Stored data START
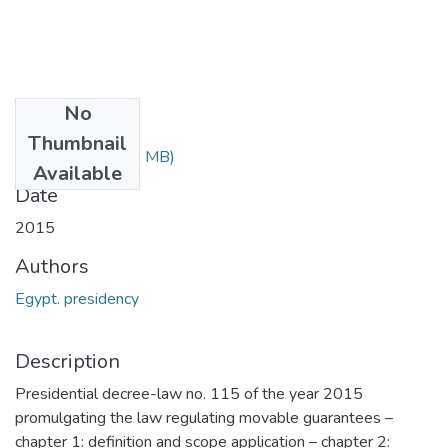
No
Files
Thumbnail
4058.pdf
(3.93 MB)
Available
Date
2015
Authors
Egypt. presidency
Description
Presidential decree-law no. 115 of the year 2015
promulgating the law regulating movable guarantees –
chapter 1: definition and scope application – chapter 2:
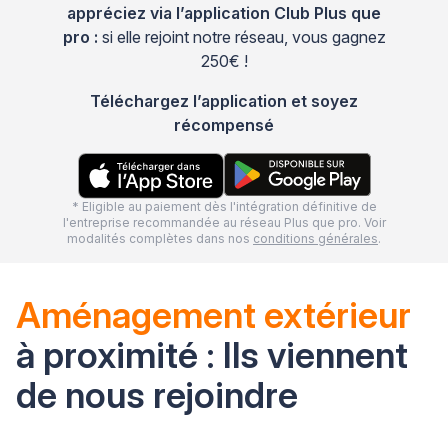
appréciez via l’application Club Plus que
pro :
si elle rejoint notre réseau, vous gagnez
250€ !
Téléchargez l’application et soyez
récompensé
* Eligible au paiement dès l'intégration définitive de
l'entreprise recommandée au réseau Plus que pro. Voir
modalités complètes dans nos
conditions générales
.
Aménagement extérieur
à proximité : Ils viennent
de nous rejoindre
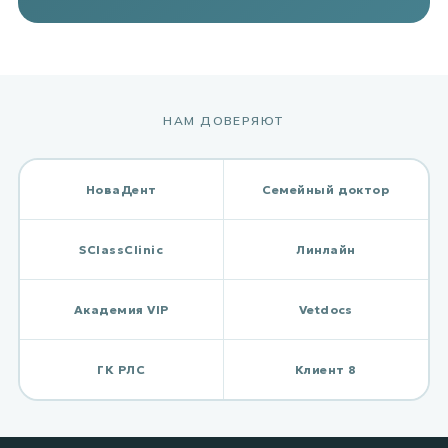
НАМ ДОВЕРЯЮТ
НоваДент
Семейный доктор
SClassClinic
Линлайн
Академия VIP
Vetdocs
ГК РЛС
Клиент 8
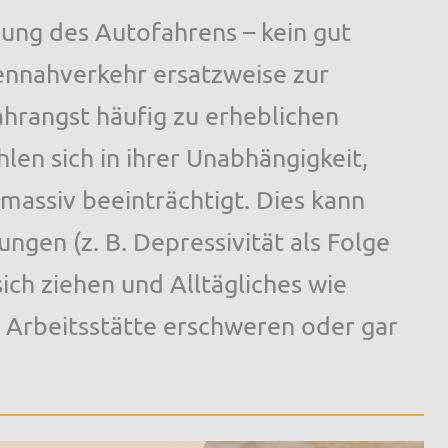
ung des Autofahrens – kein gut
ennahverkehr ersatzweise zur
ahrangst häufig zu erheblichen
len sich in ihrer Unabhängigkeit,
t massiv beeinträchtigt. Dies kann
ngen (z. B. Depressivität als Folge
ich ziehen und Alltägliches wie
 Arbeitsstätte erschweren oder gar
Stored data END
* **Your instructions**: If any entry holds a picture, drop the picture and copy everything else exactly.

* **Task result**:
No
Files
Thumbnail
4058.pdf
(3.93 MB)
Available
Date
2015
Authors
Egypt. presidency
Description
Presidential decree-law no. 115 of the year 2015
promulgating the law regulating movable guarantees –
chapter 1: definition and scope application – chapter 2:
appréciez via l’application Club Plus que
pro :
si elle rejoint notre réseau, vous gagnez
250€ !
Téléchargez l’application et soyez
récompensé
* Eligible au paiement dès l'intégration définitive de
l'entreprise recommandée au réseau Plus que pro. Voir
modalités complètes dans nos
conditions générales
.
Aménagement extérieur
à proximité : Ils viennent
de nous rejoindre
НАМ ДОВЕРЯЮТ
НоваДент
Семейный доктор
SClassClinic
Линлайн
Академия VIP
Vetdocs
ГК РЛС
Клиент 8
ung des Autofahrens – kein gut
ennahverkehr ersatzweise zur
ahrangst häufig zu erheblichen
len sich in ihrer Unabhängigkeit,
t massiv beeinträchtigt. Dies kann
ngen (z. B. Depressivität als Folge
ich ziehen und Alltägliches wie
 Arbeitsstätte erschweren oder gar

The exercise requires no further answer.